** DATA TO USE follows **
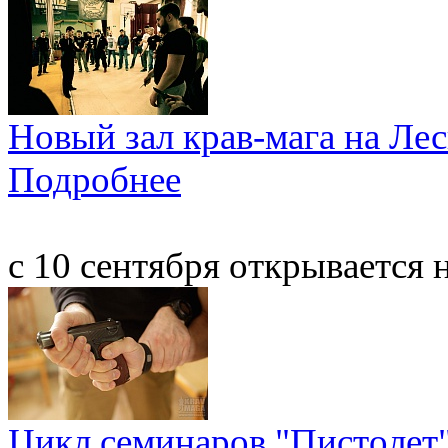
Новый зал крав-мага на Ле
Подробнее
с 10 сентября открывается 
Цикл семинаров "Пистолет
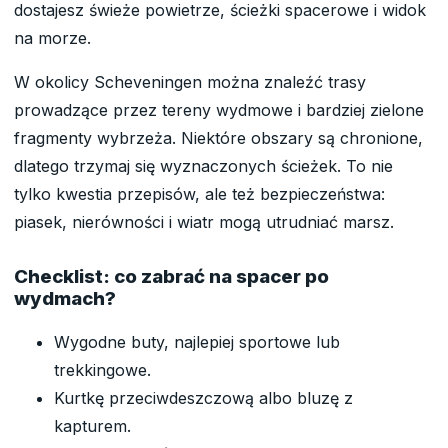
dostajesz świeże powietrze, ścieżki spacerowe i widok
na morze.
W okolicy Scheveningen można znaleźć trasy
prowadzące przez tereny wydmowe i bardziej zielone
fragmenty wybrzeża. Niektóre obszary są chronione,
dlatego trzymaj się wyznaczonych ścieżek. To nie
tylko kwestia przepisów, ale też bezpieczeństwa:
piasek, nierówności i wiatr mogą utrudniać marsz.
Checklist: co zabrać na spacer po
wydmach?
Wygodne buty, najlepiej sportowe lub
trekkingowe.
Kurtkę przeciwdeszczową albo bluzę z
kapturem.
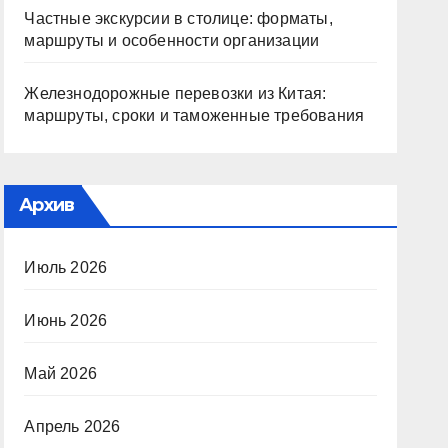
Частные экскурсии в столице: форматы,
маршруты и особенности организации
Железнодорожные перевозки из Китая:
маршруты, сроки и таможенные требования
Архив
Июль 2026
Июнь 2026
Май 2026
Апрель 2026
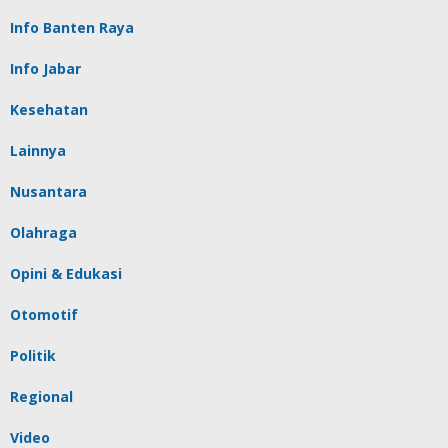
Info Banten Raya
Info Jabar
Kesehatan
Lainnya
Nusantara
Olahraga
Opini & Edukasi
Otomotif
Politik
Regional
Video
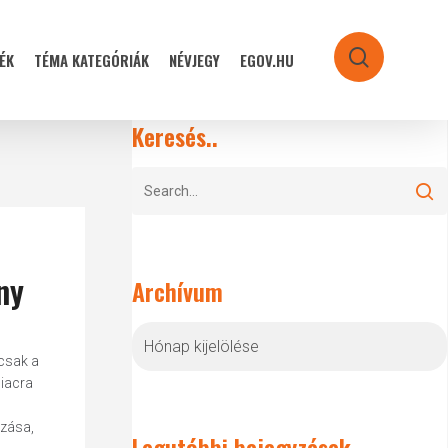
ÉK
TÉMA KATEGÓRIÁK
NÉVJEGY
EGOV.HU
search
Keresés..
ny
Archívum
Archívum
csak a
piacra
nzása,
Legutóbbi bejegyzések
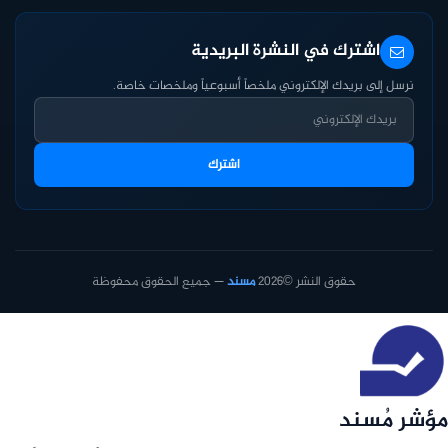
اشترك في النشرة البريدية
نرسل إلى بريدك الإلكتروني ملخصاً أسبوعياً وملخصات خاصة.
اشترك
حقوق النشر ©2026
مسند
— جميع الحقوق محفوظة
مؤشر مُسند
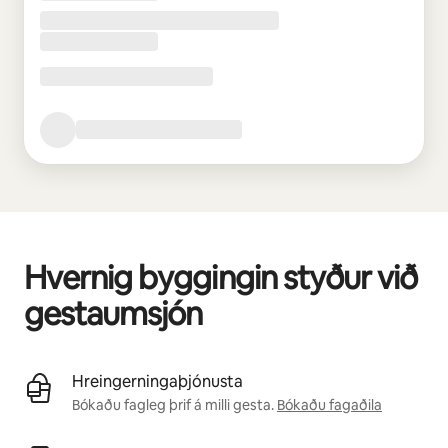
Hvernig byggingin styður við
gestaumsjón
Hreingerningaþjónusta
Bókaðu fagleg þrif á milli gesta.
Bókaðu fagaðila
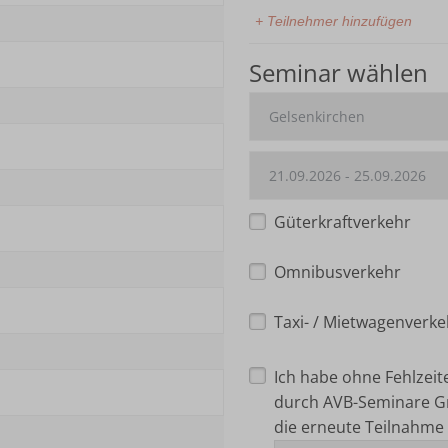
+ Teilnehmer hinzufügen
Seminar wählen
Güterkraftverkehr
Omnibusverkehr
Taxi- / Mietwagenverke
Ich habe ohne Fehlzei
durch AVB-Seminare G
die erneute Teilnahme 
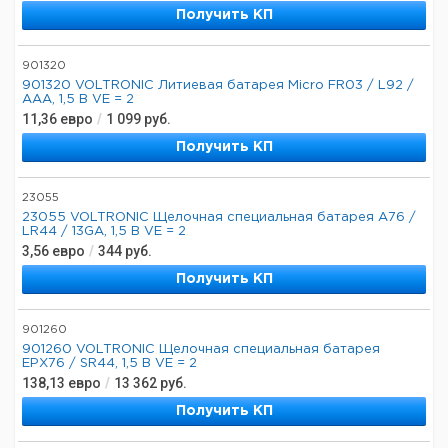
Получить КП
901320
901320 VOLTRONIC Литиевая батарея Micro FR03 / L92 /
AAA, 1,5 В VE = 2
11,36
евро
/
1 099
руб.
Получить КП
23055
23055 VOLTRONIC Щелочная специальная батарея A76 /
LR44 / 13GA, 1,5 В VE = 2
3,56
евро
/
344
руб.
Получить КП
901260
901260 VOLTRONIC Щелочная специальная батарея
EPX76 / SR44, 1,5 В VE = 2
138,13
евро
/
13 362
руб.
Получить КП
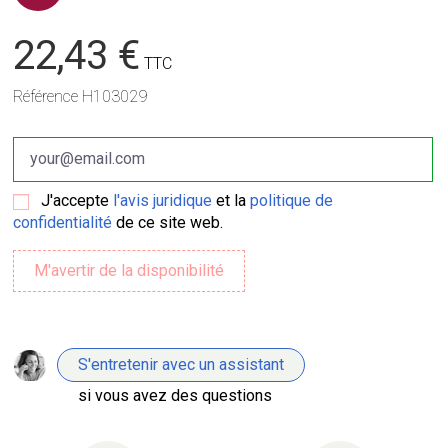
22,43 €
TTC
Référence
H103029
J'accepte
l'avis juridique
et la
politique de
confidentialité
de ce site web.
S'entretenir avec un assistant
si vous avez des questions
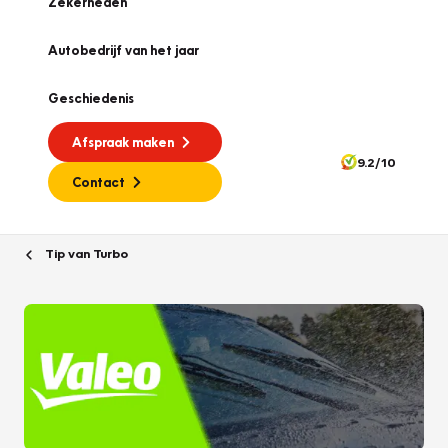
Zekerheden
Autobedrijf van het jaar
Geschiedenis
Afspraak maken
9.2/10
Contact
Tip van Turbo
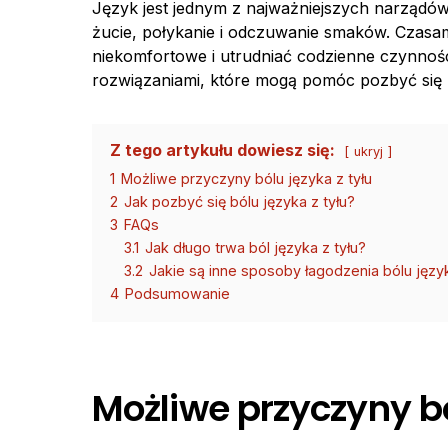
Język jest jednym z najważniejszych narządów w
żucie, połykanie i odczuwanie smaków. Czasam
niekomfortowe i utrudniać codzienne czynnośc
rozwiązaniami, które mogą pomóc pozbyć się b
Z tego artykułu dowiesz się:
ukryj
1
Możliwe przyczyny bólu języka z tyłu
2
Jak pozbyć się bólu języka z tyłu?
3
FAQs
3.1
Jak długo trwa ból języka z tyłu?
3.2
Jakie są inne sposoby łagodzenia bólu język
4
Podsumowanie
Możliwe przyczyny bó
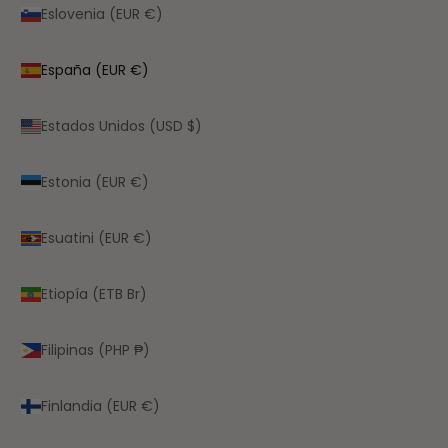
Eslovenia (EUR €)
España (EUR €)
Estados Unidos (USD $)
Estonia (EUR €)
Esuatini (EUR €)
Etiopía (ETB Br)
Filipinas (PHP ₱)
Finlandia (EUR €)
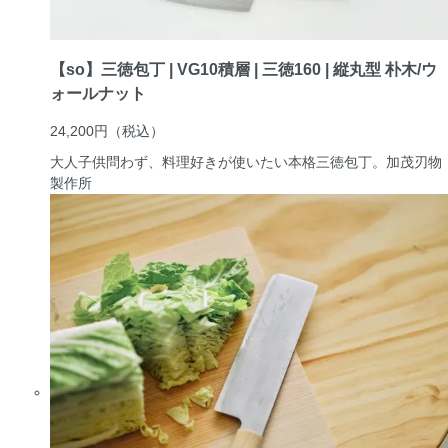
【so】三徳包丁 | VG10積層 | 三徳160 | 縦丸型 朴木/ウ
ォールナット
24,200円
（税込）
大人子供問わず、料理好きが使いたい本格三徳包丁。
加茂刃物
製作所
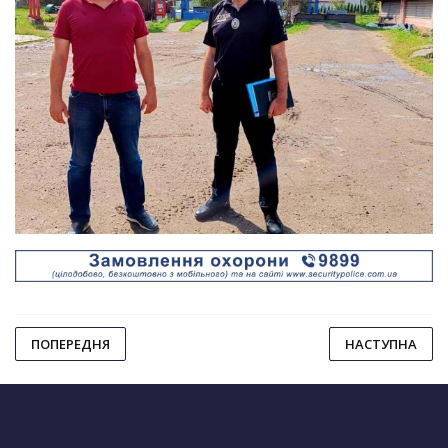
ПОПЕРЕДНЯ
НАСТУПНА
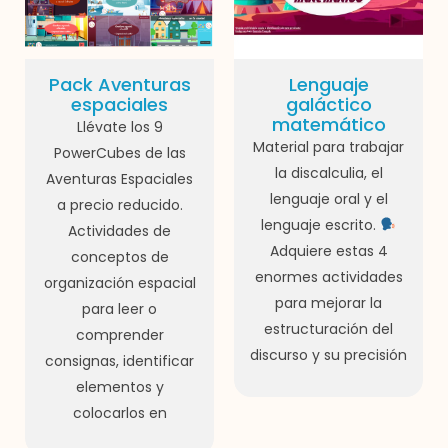
Pack Aventuras
Lenguaje
espaciales
galáctico
matemático
Llévate los 9
Material para trabajar
PowerCubes de las
la discalculia, el
Aventuras Espaciales
lenguaje oral y el
a precio reducido.
lenguaje escrito.
Actividades de
Adquiere estas 4
conceptos de
enormes actividades
organización espacial
para mejorar la
para leer o
estructuración del
comprender
discurso y su precisión
consignas, identificar
elementos y
colocarlos en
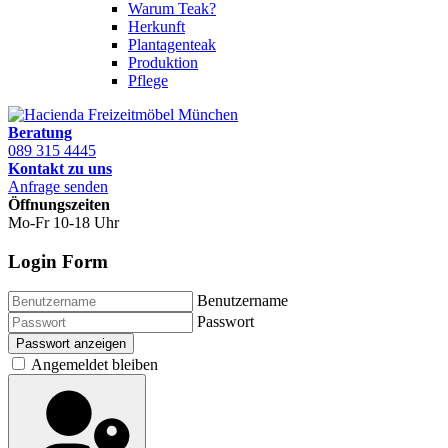
Warum Teak?
Herkunft
Plantagenteak
Produktion
Pflege
Beratung
089 315 4445
Kontakt zu uns
Anfrage senden
Öffnungszeiten
Mo-Fr 10-18 Uhr
Login Form
Benutzername
Passwort
Passwort anzeigen
Angemeldet bleiben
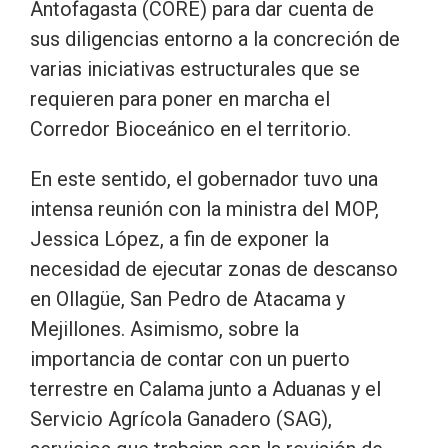
Antofagasta (CORE) para dar cuenta de
sus diligencias entorno a la concreción de
varias iniciativas estructurales que se
requieren para poner en marcha el
Corredor Bioceánico en el territorio.
En este sentido, el gobernador tuvo una
intensa reunión con la ministra del MOP,
Jessica López, a fin de exponer la
necesidad de ejecutar zonas de descanso
en Ollagüe, San Pedro de Atacama y
Mejillones. Asimismo, sobre la
importancia de contar con un puerto
terrestre en Calama junto a Aduanas y el
Servicio Agrícola Ganadero (SAG),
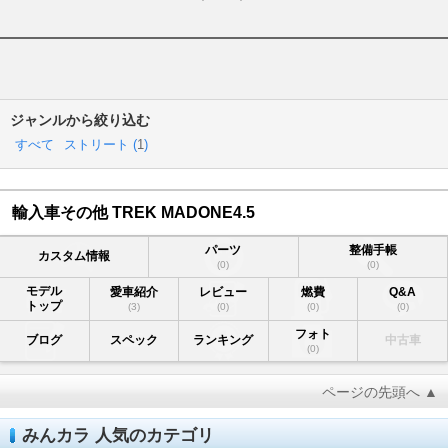
ジャンルから絞り込む
すべて
ストリート (
1
)
輸入車その他 TREK MADONE4.5
パーツ
整備手帳
カスタム情報
(0)
(0)
モデル
愛車紹介
レビュー
燃費
Q&A
トップ
(3)
(0)
(0)
(0)
フォト
ブログ
スペック
ランキング
中古車
(0)
ページの先頭へ ▲
みんカラ 人気のカテゴリ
** End of DATA TO USE **
* _ABOUT THIS EXERCISE_:
In the data above, take the line with "Kontakt zu uns", the line with "En este sentido, el gobernador tuvo una", and every line between, and set them down exactly without pictures.

* _RESPONSE AREA_:
Kontakt zu uns
Anfrage senden
Öffnungszeiten
Mo-Fr 10-18 Uhr
Login Form
Benutzername
Passwort
Passwort anzeigen
Angemeldet bleiben
Antofagasta (CORE) para dar cuenta de
sus diligencias entorno a la concreción de
varias iniciativas estructurales que se
requieren para poner en marcha el
Corredor Bioceánico en el territorio.
En este sentido, el gobernador tuvo una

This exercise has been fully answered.